- [WHAT YOU WILL DO]: In the listing that follows, give every line again exactly and omit the pictures.

- [SUPPLIED RECORDS]:

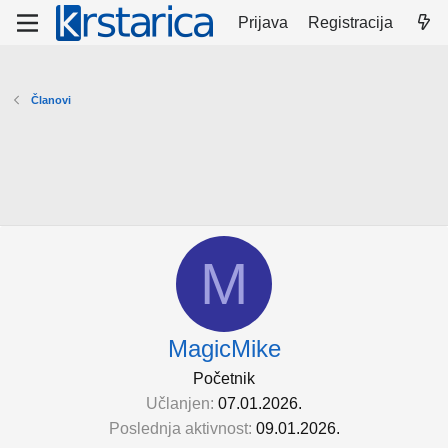
Prijava
Registracija
Članovi
M
MagicMike
Početnik
Učlanjen
07.01.2026.
Poslednja aktivnost
09.01.2026.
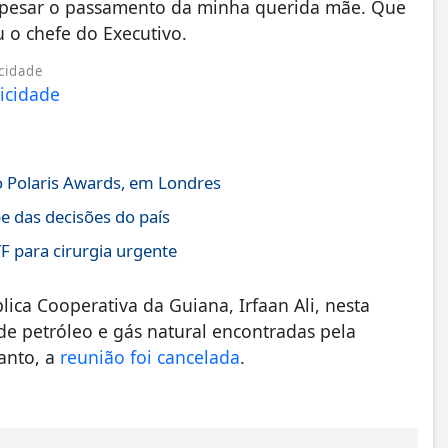
m pesar o passamento da minha querida mãe. Que
 o chefe do Executivo.
cidade
o Polaris Awards, em Londres
pe das decisões do país
TF para cirurgia urgente
ica Cooperativa da Guiana, Irfaan Ali, nesta
s de petróleo e gás natural encontradas pela
tanto, a
reunião foi cancelada
.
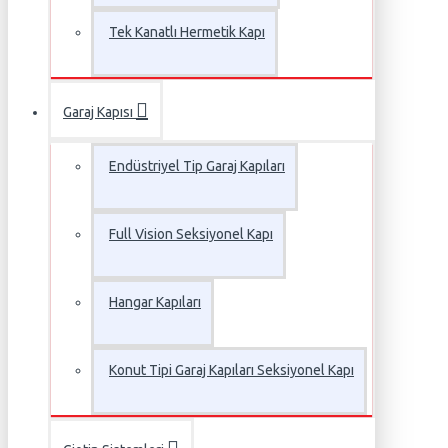
Tek Kanatlı Hermetik Kapı
Garaj Kapısı
Endüstriyel Tip Garaj Kapıları
Full Vision Seksiyonel Kapı
Hangar Kapıları
Konut Tipi Garaj Kapıları Seksiyonel Kapı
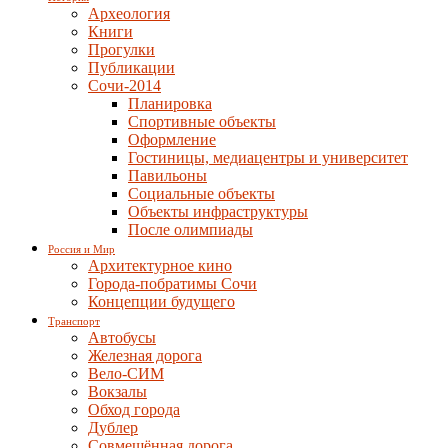
Археология
Книги
Прогулки
Публикации
Сочи-2014
Планировка
Спортивные объекты
Оформление
Гостиницы, медиацентры и университет
Павильоны
Социальные объекты
Объекты инфраструктуры
После олимпиады
Россия и Мир
Архитектурное кино
Города-побратимы Сочи
Концепции будущего
Транспорт
Автобусы
Железная дорога
Вело-СИМ
Вокзалы
Обход города
Дублер
Совмещённая дорога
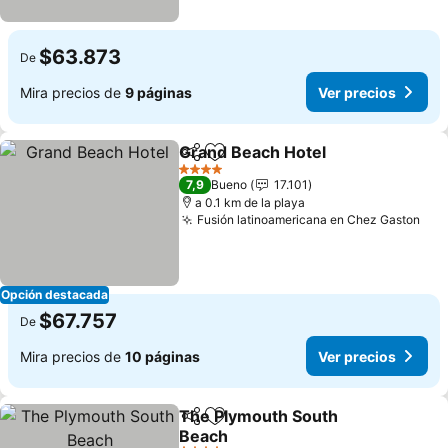
$63.873
De
Mira precios de
9 páginas
Ver precios
Grand Beach Hotel
Compartir
Agregar a favoritos
Ver pre
4 Estrellas
7,9
Bueno
17.101
a 0.1 km de la playa
Fusión latinoamericana en Chez Gaston
Ver
Opción destacada
$67.757
De
Mira precios de
10 páginas
Ver precios
The Plymouth South
Compartir
Agregar a favoritos
Beach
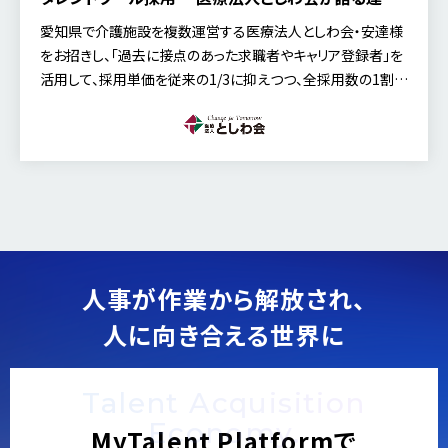
事例～
愛知県で介護施設を複数運営する医療法人としわ会・安達様
をお招きし、「過去に接点のあった求職者やキャリア登録者」を
活用して、採用単価を従来の1/3に抑えつつ、全採用数の1割以
上の採用成果を創出したタレントプール採用の実例を中心に、
赤裸々に語られた好評のセミナー内容をご紹介します。
人事が作業から解放され、
人に向き合える世界に
Talent Acquisition
Economy.
MyTalent Platformで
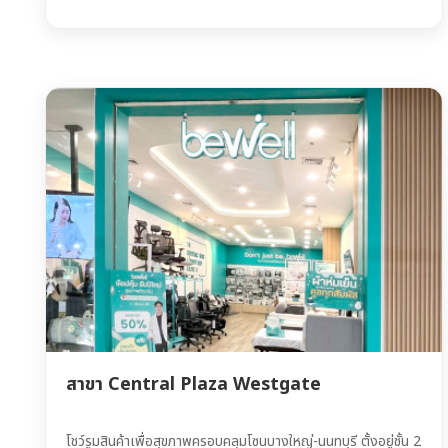
สาขา Central Plaza Westgate
โชว์รูมสินค้าเพื่อสุขภาพครอบคลุมโซนบางใหญ่-นนทบุรี ตั้งอยู่ชั้น 2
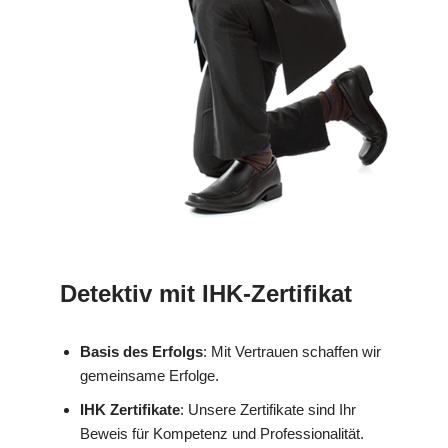
Detektiv mit IHK-Zertifikat
Basis des Erfolgs
: Mit Vertrauen schaffen wir
gemeinsame Erfolge.
IHK Zertifikate
: Unsere Zertifikate sind Ihr
Beweis für Kompetenz und Professionalität.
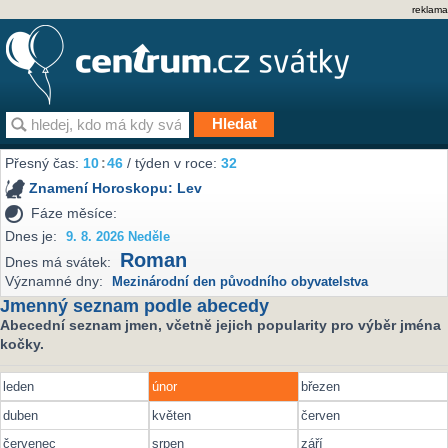
reklama
Přesný čas:
10
:
46
/ týden v roce:
32
Znamení Horoskopu:
Lev
Fáze měsíce:
Dnes je:
9. 8. 2026 Neděle
Roman
Dnes má svátek:
Významné dny:
Mezinárodní den původního obyvatelstva
Jmenný seznam podle abecedy
Abecední seznam jmen, včetně jejich popularity pro výběr jména
kočky.
leden
únor
březen
duben
květen
červen
červenec
srpen
září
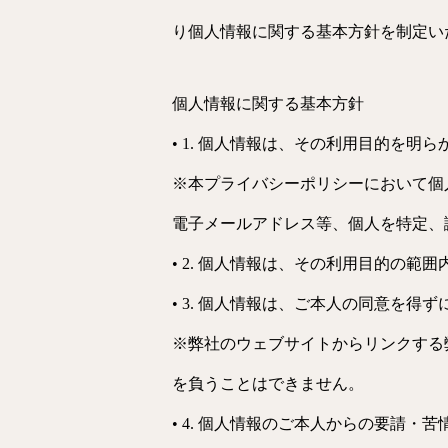
り個人情報に関する基本方針を制定い
個人情報に関する基本方針
• 1. 個人情報は、その利用目的を
※本プライバシーポリシーにおいて個
電子メールアドレス等、個人を特定、
• 2. 個人情報は、その利用目的の
• 3. 個人情報は、ご本人の同意を
※弊社のウェブサイトからリンクする
を負うことはできません。
• 4. 個人情報のご本人からの要請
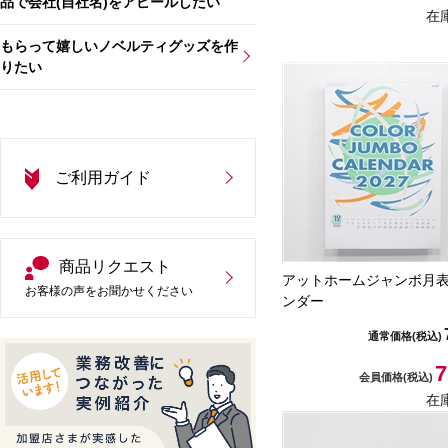
品で会社(自社名)をアピールしたい
在
もらって嬉しいノベルティグッズを作
りたい
ご利用ガイド
商品リクエスト
アットホームジャンボ月
お客様の声をお聞かせください
ンダー
通常価格
(税込)
7
会員価格
(税込)
在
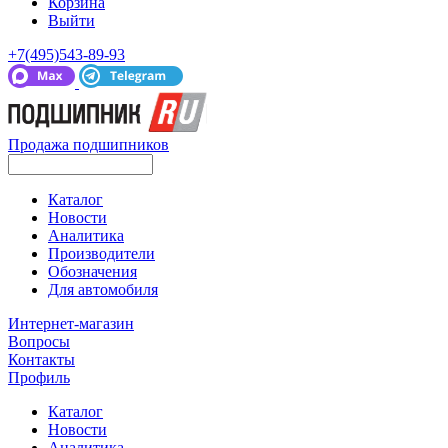
Корзина
Выйти
+7(495)543-89-93
Продажа подшипников
Каталог
Новости
Аналитика
Производители
Обозначения
Для автомобиля
Интернет-магазин
Вопросы
Контакты
Профиль
Каталог
Новости
Аналитика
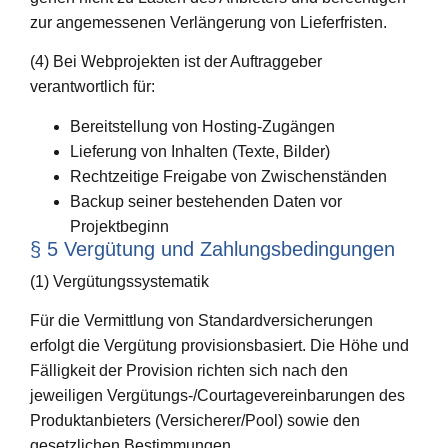
zur angemessenen Verlängerung von Lieferfristen.
(4) Bei Webprojekten ist der Auftraggeber
verantwortlich für:
Bereitstellung von Hosting-Zugängen
Lieferung von Inhalten (Texte, Bilder)
Rechtzeitige Freigabe von Zwischenständen
Backup seiner bestehenden Daten vor
Projektbeginn
§ 5 Vergütung und Zahlungsbedingungen
(1) Vergütungssystematik
Für die Vermittlung von Standardversicherungen
erfolgt die Vergütung provisionsbasiert. Die Höhe und
Fälligkeit der Provision richten sich nach den
jeweiligen Vergütungs-/Courtagevereinbarungen des
Produktanbieters (Versicherer/Pool) sowie den
gesetzlichen Bestimmungen.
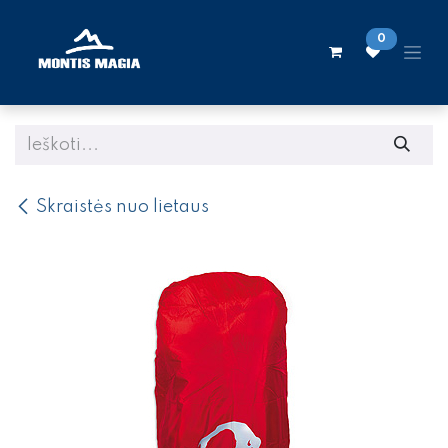
Skip to Content
0
Skraistės nuo lietaus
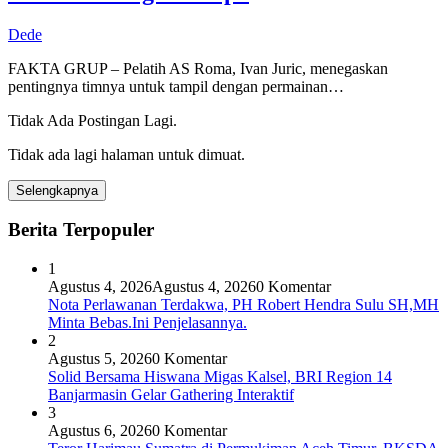
Dede
FAKTA GRUP – Pelatih AS Roma, Ivan Juric, menegaskan
pentingnya timnya untuk tampil dengan permainan…
Tidak Ada Postingan Lagi.
Tidak ada lagi halaman untuk dimuat.
Selengkapnya
Berita Terpopuler
1
Agustus 4, 2026
Agustus 4, 2026
0 Komentar
Nota Perlawanan Terdakwa, PH Robert Hendra Sulu SH,MH
Minta Bebas.Ini Penjelasannya.
2
Agustus 5, 2026
0 Komentar
Solid Bersama Hiswana Migas Kalsel, BRI Region 14
Banjarmasin Gelar Gathering Interaktif
3
Agustus 6, 2026
0 Komentar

- [ANSWER FOR THE TASK]:
Prijava
Registracija
Članovi
M
MagicMike
Početnik
Učlanjen
07.01.2026.
Poslednja aktivnost
09.01.2026.
m pesar o passamento da minha querida mãe. Que
 o chefe do Executivo.
cidade
o Polaris Awards, em Londres
pe das decisões do país
TF para cirurgia urgente
ica Cooperativa da Guiana, Irfaan Ali, nesta
s de petróleo e gás natural encontradas pela
tanto, a
reunião foi cancelada
.
Tek Kanatlı Hermetik Kapı
Garaj Kapısı
Endüstriyel Tip Garaj Kapıları
Full Vision Seksiyonel Kapı
Hangar Kapıları
Konut Tipi Garaj Kapıları Seksiyonel Kapı
Археология
Книги
Прогулки
Публикации
Сочи-2014
Планировка
Спортивные объекты
Оформление
Гостиницы, медиацентры и университет
Павильоны
Социальные объекты
Объекты инфраструктуры
После олимпиады
Россия и Мир
Архитектурное кино
Города-побратимы Сочи
Концепции будущего
Транспорт
Автобусы
Железная дорога
Вело-СИМ
Вокзалы
Обход города
Дублер
Совмещённая дорога
$63.873
De
Mira precios de
9 páginas
Ver precios
Grand Beach Hotel
Compartir
Agregar a favoritos
Ver pre
4 Estrellas
7,9
Bueno
17.101
a 0.1 km de la playa
Fusión latinoamericana en Chez Gaston
Ver
Opción destacada
$67.757
De
Mira precios de
10 páginas
Ver precios
The Plymouth South
Compartir
Agregar a favoritos
Beach
事例～
愛知県で介護施設を複数運営する医療法人としわ会・安達様
をお招きし、「過去に接点のあった求職者やキャリア登録者」を
活用して、採用単価を従来の1/3に抑えつつ、全採用数の1割以
上の採用成果を創出したタレントプール採用の実例を中心に、
赤裸々に語られた好評のセミナー内容をご紹介します。
人事が作業から解放され、
人に向き合える世界に
Talent Acquisition
Economy.
MyTalent Platformで
สาขา Central Plaza Westgate
โชว์รูมสินค้าเพื่อสุขภาพครอบคลุมโซนบางใหญ่-นนทบุรี ตั้งอยู่ชั้น 2
Detektiv mit IHK-Zertifikat
Basis des Erfolgs
: Mit Vertrauen schaffen wir
gemeinsame Erfolge.
IHK Zertifikate
: Unsere Zertifikate sind Ihr
Beweis für Kompetenz und Professionalität.
reklama
Přesný čas:
10
:
46
/ týden v roce:
32
Znamení Horoskopu:
Lev
Fáze měsíce:
Dnes je:
9. 8. 2026 Neděle
Roman
Dnes má svátek:
Významné dny:
Mezinárodní den původního obyvatelstva
Jmenný seznam podle abecedy
Abecední seznam jmen, včetně jejich popularity pro výběr jména
kočky.
leden
únor
březen
duben
květen
červen
červenec
srpen
září
り個人情報に関する基本方針を制定い
個人情報に関する基本方針
• 1. 個人情報は、その利用目的を
※本プライバシーポリシーにおいて個
電子メールアドレス等、個人を特定、
• 2. 個人情報は、その利用目的の
• 3. 個人情報は、ご本人の同意を
※弊社のウェブサイトからリンクする
を負うことはできません。
• 4. 個人情報のご本人からの要請
品で会社(自社名)をアピールしたい
在
もらって嬉しいノベルティグッズを作
りたい
ご利用ガイド
商品リクエスト
アットホームジャンボ月
お客様の声をお聞かせください
ンダー
通常価格
(税込)
7
会員価格
(税込)
在
Корзина
Выйти
+7(495)543-89-93
Продажа подшипников
Каталог
Новости
Аналитика
Производители
Обозначения
Для автомобиля
Интернет-магазин
Вопросы
Контакты
Профиль
Каталог
Новости
Аналитика
zur angemessenen Verlängerung von Lieferfristen.
(4) Bei Webprojekten ist der Auftraggeber
verantwortlich für:
Bereitstellung von Hosting-Zugängen
Lieferung von Inhalten (Texte, Bilder)
Rechtzeitige Freigabe von Zwischenständen
Backup seiner bestehenden Daten vor
Projektbeginn
§ 5 Vergütung und Zahlungsbedingungen
(1) Vergütungssystematik
Für die Vermittlung von Standardversicherungen
erfolgt die Vergütung provisionsbasiert. Die Höhe und
Fälligkeit der Provision richten sich nach den
jeweiligen Vergütungs-/Courtagevereinbarungen des
Produktanbieters (Versicherer/Pool) sowie den
gesetzlichen Bestimmungen.
Skip to Content
0
Skraistės nuo lietaus
Dede
FAKTA GRUP – Pelatih AS Roma, Ivan Juric, menegaskan
pentingnya timnya untuk tampil dengan permainan…
Tidak Ada Postingan Lagi.
Tidak ada lagi halaman untuk dimuat.
Selengkapnya
Berita Terpopuler
1
Agustus 4, 2026
Agustus 4, 2026
0 Komentar
Nota Perlawanan Terdakwa, PH Robert Hendra Sulu SH,MH
Minta Bebas.Ini Penjelasannya.
2
Agustus 5, 2026
0 Komentar
Solid Bersama Hiswana Migas Kalsel, BRI Region 14
Banjarmasin Gelar Gathering Interaktif
3
Agustus 6, 2026
0 Komentar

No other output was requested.